「戦争で傷ついた日用品をアート作品に」ウクライナ避難民女性が創作に込める“願い”
「雨の後、空に虹が出るように、早く戦争が終わってウクライナに希望が訪れてほしいとの願いを込めています」
今回、展示している作品は鍋や皿、洋服など、どこにでもあるような日用品ばかり。ユリヤさんがそれぞれに、パテやアクリル絵の具などで虹色の装飾や花の絵を描くなどしてアート作品に仕上げていた。一見するときれいで、とてもかわいらしい作品たち。だが、彼女が施した装飾の下には、生々しい“戦争の傷痕”が隠されている。
「この鍋に描いたたくさんの花はすべて、銃で撃たれた痕を覆っています。子ども用のワンピースも、銃弾であいた穴に花のパッチをつけたもの。このスチール製のゴミ箱の蓋にも弾痕があります。それに、爆撃された家にあったので、焼け焦げてしまっています」
そう、これらの作品の向こう側には、戦争の犠牲になった人、あるいはいまも戦禍の中にいる大勢の人たちの悲しみがある。

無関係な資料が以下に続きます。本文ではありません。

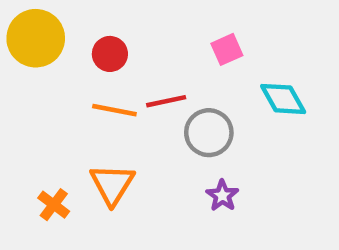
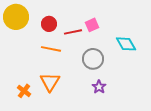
pink square: (227, 49) -> (92, 25), moved
red line: (166, 101) -> (73, 32), moved

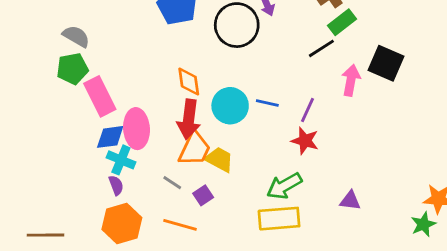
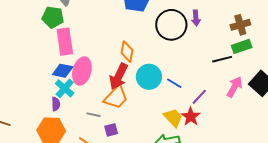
yellow trapezoid: (219, 159) -> (173, 118), moved
gray line: (172, 183) -> (94, 115), turned -40

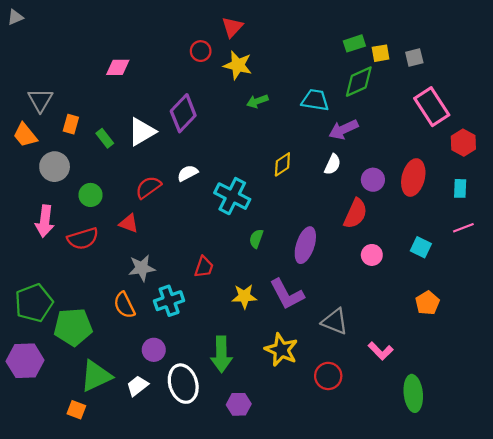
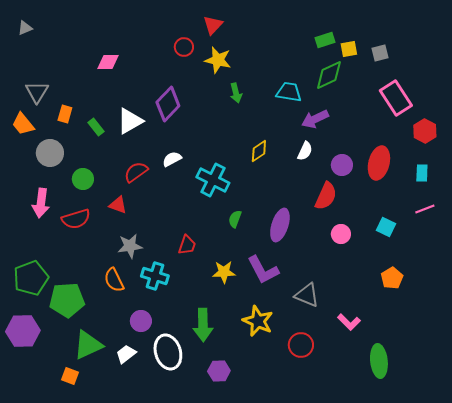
gray triangle: (15, 17) -> (25, 28), moved
green arrow: (257, 101) -> (236, 93), turned -84
cyan cross: (169, 301) -> (155, 276), turned 36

20代半ばになって、アーティストになるという幼いころからの夢をかなえたユリヤさん。アメリカやイギリス、ドイツなど、欧米各国の顧客や企業から注文を受け、絵を描いてきた。ところが昨年、けたたましいサイレンの音とともに、彼女を含め、すべてのウクライナ国民の人生は暗転してしまう。